Dataset entries
┌────────
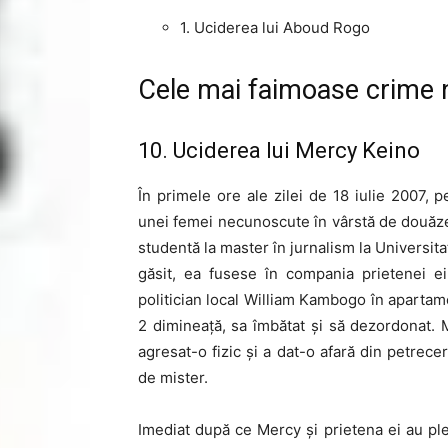
1. Uciderea lui Aboud Rogo
Cele mai faimoase crime 
10. Uciderea lui Mercy Keino
În primele ore ale zilei de 18 iulie 2007, 
unei femei necunoscute în vârstă de douăzeci
studentă la master în jurnalism la Universita
găsit, ea fusese în compania prietenei e
politician local William Kambogo în apartame
2 dimineață, sa îmbătat și să dezordonat. Ma
agresat-o fizic și a dat-o afară din petrece
de mister.
Imediat după ce Mercy și prietena ei au ple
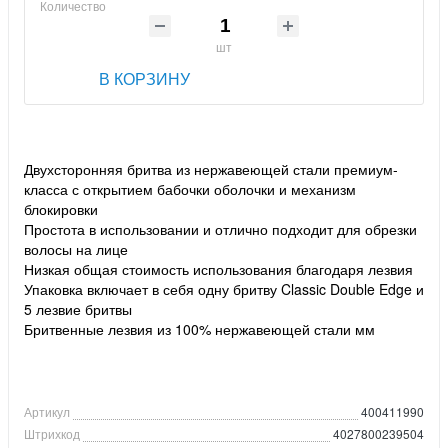
Количество
шт
В КОРЗИНУ
Двухсторонняя бритва из нержавеющей стали премиум-
класса с открытием бабочки оболочки и механизм
блокировки
Простота в использовании и отлично подходит для обрезки
волосы на лице
Низкая общая стоимость использования благодаря лезвия
Упаковка включает в себя одну бритву Classic Double Edge и
5 лезвие бритвы
Бритвенные лезвия из 100% нержавеющей стали мм
Артикул
400411990
Штрихкод
4027800239504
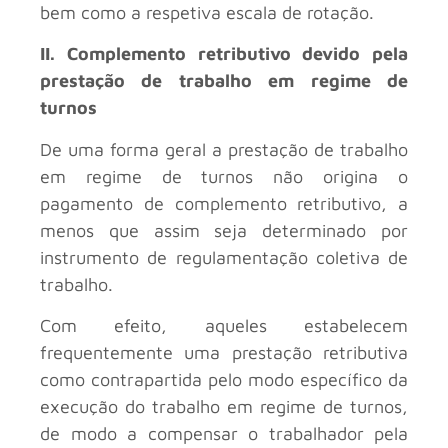
bem como a respetiva escala de rotação.
II. Complemento retributivo devido pela
prestação de trabalho em regime de
turnos
De uma forma geral a prestação de trabalho
em regime de turnos não origina o
pagamento de complemento retributivo, a
menos que assim seja determinado por
instrumento de regulamentação coletiva de
trabalho.
Com efeito, aqueles estabelecem
frequentemente uma prestação retributiva
como contrapartida pelo modo específico da
execução do trabalho em regime de turnos,
de modo a compensar o trabalhador pela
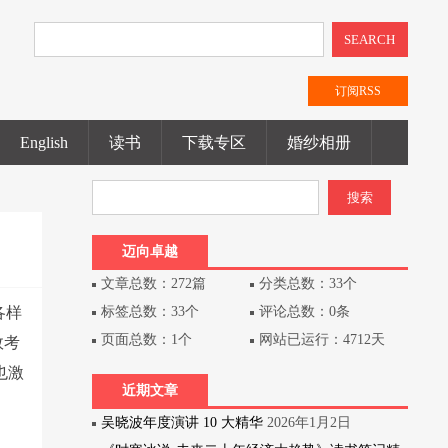
SEARCH
订阅RSS
English
读书
下载专区
婚纱相册
迈向卓越
文章总数：272篇
分类总数：33个
各样
标签总数：33个
评论总数：0条
页面总数：1个
网站已运行：4712天
效考
也激
近期文章
吴晓波年度演讲 10 大精华
2026年1月2日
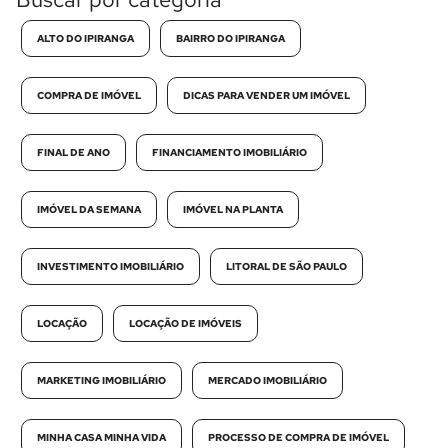
ALTO DO IPIRANGA
BAIRRO DO IPIRANGA
COMPRA DE IMÓVEL
DICAS PARA VENDER UM IMÓVEL
FINAL DE ANO
FINANCIAMENTO IMOBILIÁRIO
IMÓVEL DA SEMANA
IMÓVEL NA PLANTA
INVESTIMENTO IMOBILIÁRIO
LITORAL DE SÃO PAULO
LOCAÇÃO
LOCAÇÃO DE IMÓVEIS
MARKETING IMOBILIÁRIO
MERCADO IMOBILIÁRIO
MINHA CASA MINHA VIDA
PROCESSO DE COMPRA DE IMÓVEL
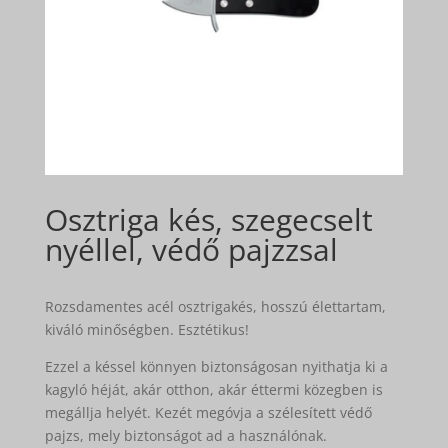
Osztriga kés, szegecselt
nyéllel, védő pajzzsal
Rozsdamentes acél osztrigakés, hosszú élettartam,
kiváló minőségben. Esztétikus!
Ezzel a késsel könnyen biztonságosan nyithatja ki a
kagyló héját, akár otthon, akár éttermi közegben is
megállja helyét. Kezét megóvja a szélesített védő
pajzs, mely biztonságot ad a használónak.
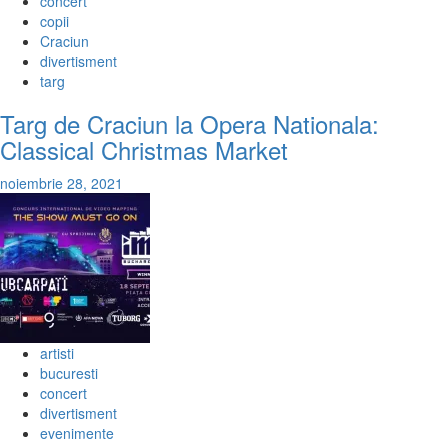
concert
copii
Craciun
divertisment
targ
Targ de Craciun la Opera Nationala:
Classical Christmas Market
noiembrie 28, 2021
artisti
bucuresti
concert
divertisment
evenimente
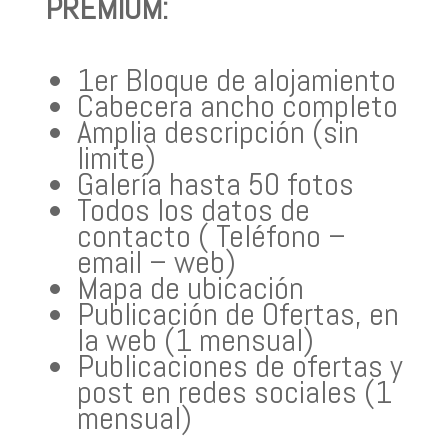
PREMIUM:
1er Bloque de alojamiento
Cabecera ancho completo
Amplia descripción (sin
limite)
Galería hasta 50 fotos
Todos los datos de
contacto ( Teléfono –
email – web)
Mapa de ubicación
Publicación de Ofertas, en
la web (1 mensual)
Publicaciones de ofertas y
post en redes sociales (1
mensual)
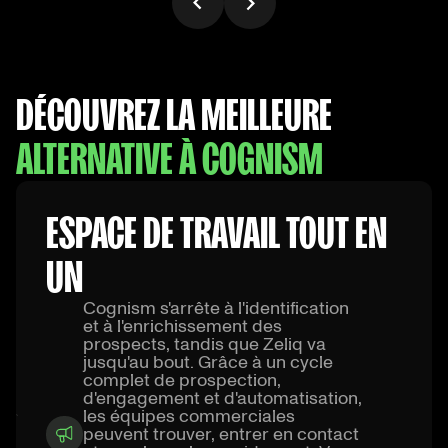
DÉCOUVREZ LA MEILLEURE
ALTERNATIVE À COGNISM
ESPACE DE TRAVAIL TOUT EN
UN
Cognism s'arrête à l'identification
et à l'enrichissement des
prospects, tandis que Zeliq va
jusqu'au bout. Grâce à un cycle
complet de prospection,
d'engagement et d'automatisation,
les équipes commerciales
peuvent trouver, entrer en contact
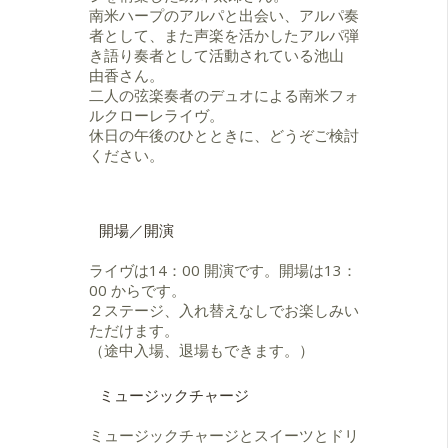
ゲスト出演、仙台クラシックフェス
南米ハープのアルパと出会い、アルパ奏
ティバル出演、文化庁派遣事業によ
者として、また声楽を活かしたアルパ弾
る小学校公演出演など多岐にわたる
き語り奏者として活動されている池山
演奏活動を展開している。2021年に
由香さん。
4thアルバム「明日へ」を発売。現
二人の弦楽奏者のデュオによる南米フォ
在、桐朋女子中・高等学校音楽部合
ルクローレライヴ。
唱班コーチ。
休日の午後のひとときに、どうぞご検討
ください。
開場／開演
ライヴは14：00 開演です。開場は13：
00 からです。
２ステージ、入れ替えなしでお楽しみい
ただけます。
（途中入場、退場もできます。）
ミュージックチャージ
ミュージックチャージとスイーツとドリ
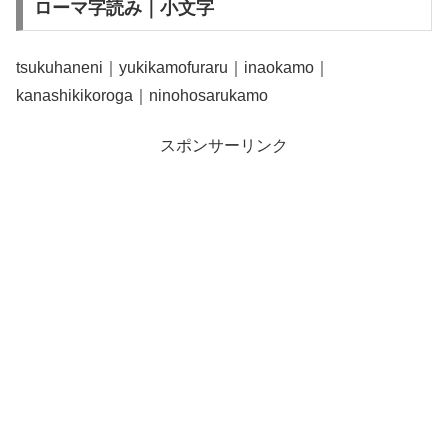
ローマ字読み｜小文字
tsukuhaneni｜yukikamofuraru｜inaokamo｜
kanashikikoroga｜ninohosarukamo
スポンサーリンク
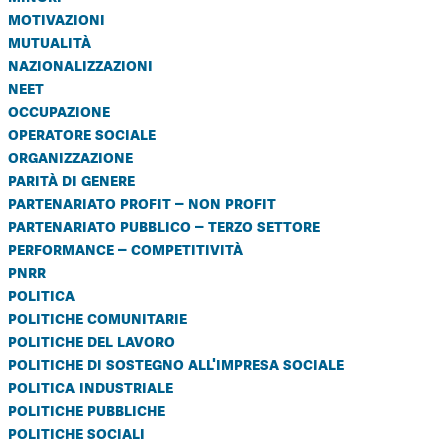
motivazioni
mutualità
nazionalizzazioni
neet
occupazione
operatore sociale
organizzazione
parità di genere
partenariato profit – non profit
partenariato pubblico – terzo settore
performance – competitività
pnrr
politica
politiche comunitarie
politiche del lavoro
politiche di sostegno all'impresa sociale
politica industriale
politiche pubbliche
politiche sociali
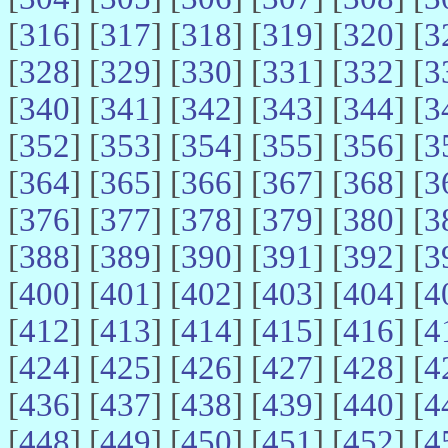
[
316
] [
317
] [
318
] [
319
] [
320
] [
3
[
328
] [
329
] [
330
] [
331
] [
332
] [
3
[
340
] [
341
] [
342
] [
343
] [
344
] [
3
[
352
] [
353
] [
354
] [
355
] [
356
] [
3
[
364
] [
365
] [
366
] [
367
] [
368
] [
3
[
376
] [
377
] [
378
] [
379
] [
380
] [
3
[
388
] [
389
] [
390
] [
391
] [
392
] [
3
[
400
] [
401
] [
402
] [
403
] [
404
] [
4
[
412
] [
413
] [
414
] [
415
] [
416
] [
4
[
424
] [
425
] [
426
] [
427
] [
428
] [
4
[
436
] [
437
] [
438
] [
439
] [
440
] [
4
[
448
] [
449
] [
450
] [
451
] [
452
] [
4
└────────
*TASK ITEM*
Which of the lines above hold the string "védő"? Copy each one.

*RESPONSE AREA*
nyéllel, védő pajzzsal
megállja helyét. Kezét megóvja a szélesített védő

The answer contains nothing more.